Task objective - Write out exactly the lines of the entries below from the one holding "When we launched" to the one holding "hundred times: 95%", inclusive, and leave out all other lines.

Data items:

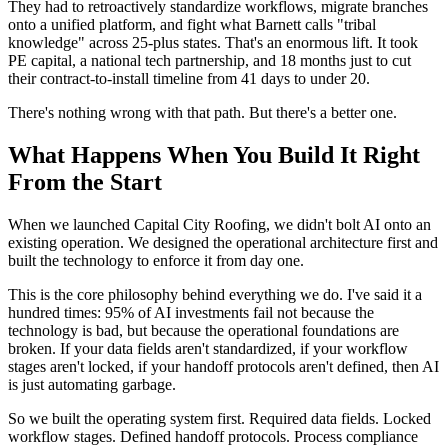
They had to retroactively standardize workflows, migrate branches
onto a unified platform, and fight what Barnett calls "tribal
knowledge" across 25-plus states. That's an enormous lift. It took
PE capital, a national tech partnership, and 18 months just to cut
their contract-to-install timeline from 41 days to under 20.
There's nothing wrong with that path. But there's a better one.
What Happens When You Build It Right
From the Start
When we launched Capital City Roofing, we didn't bolt AI onto an
existing operation. We designed the operational architecture first and
built the technology to enforce it from day one.
This is the core philosophy behind everything we do. I've said it a
hundred times: 95% of AI investments fail not because the
technology is bad, but because the operational foundations are
broken. If your data fields aren't standardized, if your workflow
stages aren't locked, if your handoff protocols aren't defined, then AI
is just automating garbage.
So we built the operating system first. Required data fields. Locked
workflow stages. Defined handoff protocols. Process compliance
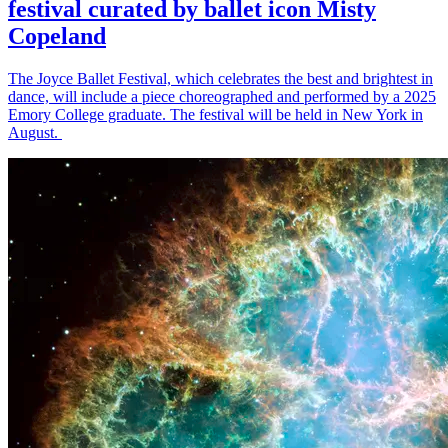
festival curated by ballet icon Misty
Copeland
The Joyce Ballet Festival, which celebrates the best and brightest in
dance, will include a piece choreographed and performed by a 2025
Emory College graduate. The festival will be held in New York in
August.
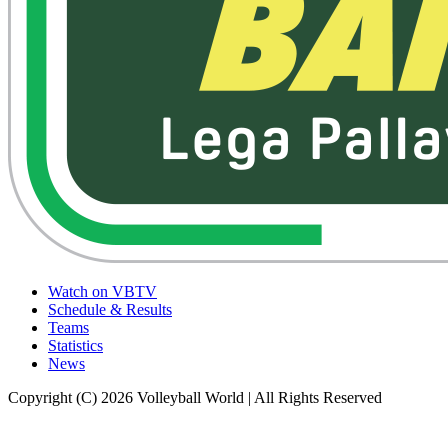
Watch on VBTV
Schedule & Results
Teams
Statistics
News
Copyright (C) 2026 Volleyball World | All Rights Reserved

Response area -
When we launched Capital City Roofing, we didn't bolt AI onto an
existing operation. We designed the operational architecture first and
built the technology to enforce it from day one.
This is the core philosophy behind everything we do. I've said it a
hundred times: 95% of AI investments fail not because the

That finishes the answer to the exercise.